There are even cheaper systems than the one I purchased. I opted for a more mid-range unit (a lovely, feature rich, fancy-pants-but-reasonably-priced Onkyo TX-NR626), and my speakers were super cheap. I also had to invest in a stand-alone blu ray player, some speaker wire, and some banana plugs. I could have spent significantly more, I could have spent a bit less, but whatever the investment it was WAY worth it. Even with cheap speakers, my sound quality is immeasurably better. A hidden, additional cost was agreeing that my husband could buy some uber-ridiculous $600 motorcycle boots because he strangely thinks that his ankle safety is as important as my home theater viewing/listening experience. Some people have weird priorities. If you have a spouse or partner with a hankering for something fancy and not much interest in the world of audio/visuals, you might anticipate a similar "arrangement."

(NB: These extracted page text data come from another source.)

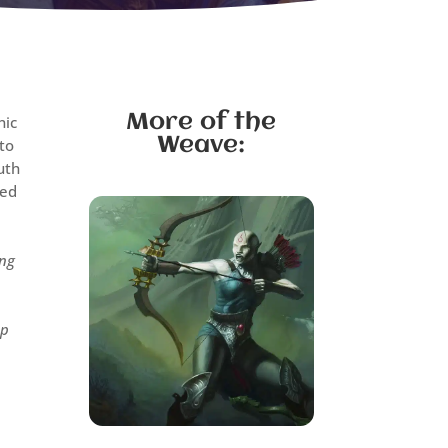
More of the
nic
Weave:
 to
uth
yed
ing
op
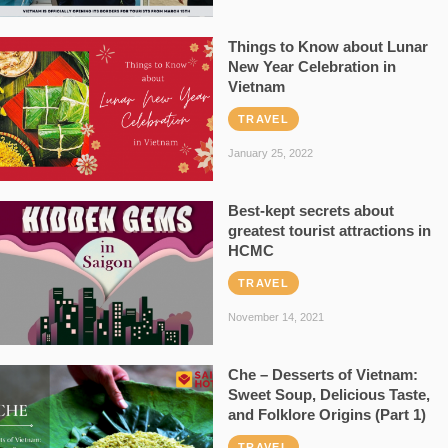
Things to Know about Lunar
New Year Celebration in
Vietnam
TRAVEL
January 25, 2022
Best-kept secrets about
greatest tourist attractions in
HCMC
TRAVEL
November 14, 2021
Che – Desserts of Vietnam:
Sweet Soup, Delicious Taste,
and Folklore Origins (Part 1)
TRAVEL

The all-in-one systems seem to be ok until you try adding additional devices (such as roku, apple TV, etc.) to the mix. Trying to use one as an audio-visual receiver exceeds its limits, even though it tries. It tries so hard! It really wants to be your receiver. It does. It has big dreams. Dreams that nobody should try to tear down! But unfortunately, its dreams are like the dreams of the little fat kid who wants to be a marathon runner; it might start out strong but there are donut shops along the path and it's hard to run with two fists full of glazed raised yumminess. Not to mention the remote control nightmare (even a universal struggles because most combo devices tend to use a scrolling or cycling method for choosing the input). Nothing drives me battier than pushing a button twelve times to listen to the audio on Lost Girl. Bo needs help and I can't hear it!

Your story plucks the empathy strings in my heart. It's a sad song, and nobody should have to sing it alone.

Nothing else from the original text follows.